The refinement process follows this general workflow:

  1. Initial signal normalization: Raw signal measurements are transformed to normalized values using calibration parameters from the sequencer and signal statistics (see Signal normalization)

  2. Optional rough rescaling: A coarse-grained scaling adjustment using quantile-based regression to improve the baseline divergence between observed and expected measurements (see Rough rescaling)

  3. Iterative refinement: Multiple rounds of boundary optimization with recalibration between iterations (see Boundary optimization)

  4. Final alignment: Alignment with boundaries shifted to minimize the distance between observed and expected signal measurements

Signal normalization

Singal normalization transforms raw signal measurements into normalized values using a two-step process:

  1. Initial scaling calculations: Raw measurements are converted to picoampere (pA) units and are then normalized using calibration parameteres stored in the pod5 file:

    $ signal_norm_i = \frac{signal_i-shift_{init}}{scale_{init}} $

  2. Iterative recalibration: After each boundary optimization step, the normalization parameters are recalibrated using regression analysis between observed and expected signal levels. Afterwards the signal is normalized on these updated parameters:

    $ signal_norm_i = \frac{signal_i-shift_{recal}}{scale_{recal}} $

The regression can use either Least Squares or Theil-Sen estimation. Theil-Sen is more robust against outliers and is particularly useful when signal data is contains noise or measurement artifacts. The regression is performed on the signal measurements assigned to filtered bases that meet specific criteria:

  • Dwell time within specified percentile bounds (to exclude extreme or unreliable measurements)

  • Signal deviation above a minimum threshold from the mean level (to exclude bases that contribute limited information for rescaling)

  • Exclusion of bases from sequence ends (to avoid boundary effects)

Rough rescaling

Rough rescaling provides an optional initial parameter adjustment before the main refinement iterations. Instead of using all signal measurements, it operates on quantiles of both the measured signal and expected levels, making it computationally efficient while providing a good initial estimate.

The process: 1. Signal preprocessing: Clips unwanted bases from sequence ends and optionally uses base centers rather than full signal regions for each base

  1. Quantile calculation: Computes specified quantiles (default: 5th, 10th, 15th, ..., 95th percentiles) for both normalized signal and expected levels

  2. Regression: Applies either Least Squares or Theil-Sen estimation to the quantile pairs to estimate new shift and scale parameters

This approach significantly reduces the computational cost while providing parameters that bring measured and expected signal levels closer together, reducing the number of refinement iterations needed.

Boundary optimization

The core alignment refinement adjusts the mapping between sequence positions and signal boundaries through a dynamic programming approach:

  1. Band computation: A constrained search space (band) is computed around the initial alignment to limit the dynamic programming search area.
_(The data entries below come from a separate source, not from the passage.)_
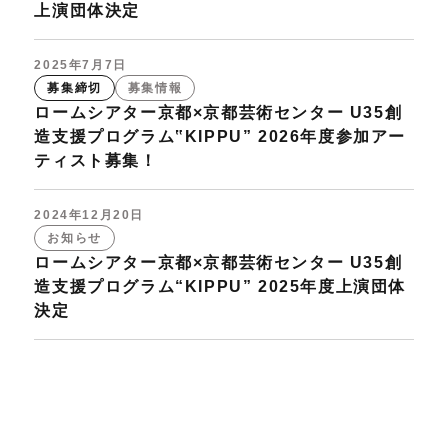
上演団体決定
2025年7月7日
募集締切
募集情報
ロームシアター京都×京都芸術センター U35創
造支援プログラム‟KIPPU” 2026年度参加アー
ティスト募集！
2024年12月20日
お知らせ
ロームシアター京都×京都芸術センター U35創
造支援プログラム“KIPPU” 2025年度上演団体
決定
The band is initially calculated in signal coordinates, then converted to sequence coordinates for the algorithm. The default bandwidth is ±5 bases around each assigned position.

  2. Dynamic programming: A banded dynamic programming algorithm traverses the alignment space within the computed band, scoring signal points based on their correspondence to texpect k-mer levels. If the dwell-penalty algorithm is used calculated scores can be adjusted based on the dwell time, discouraging alignments that contain bases with short dwell times.

  3. Traceback: The optimal path is reconstructed from the computed scores

Iterative refinement strategy

The iterative refinement process repeats the process of:

  1. Signal normalization using current normalization parameters
  2. Boundary optimization via dynamic programming
  3. Parameter recalibration on new boundaries
  4. Repeat until set number of iterations elapsed

This interactive approach progressively improves alignment accuracy by allowing the boundary positions and normalization parameters to co-evolve, leading to better overall signal-to-sequence correspondence.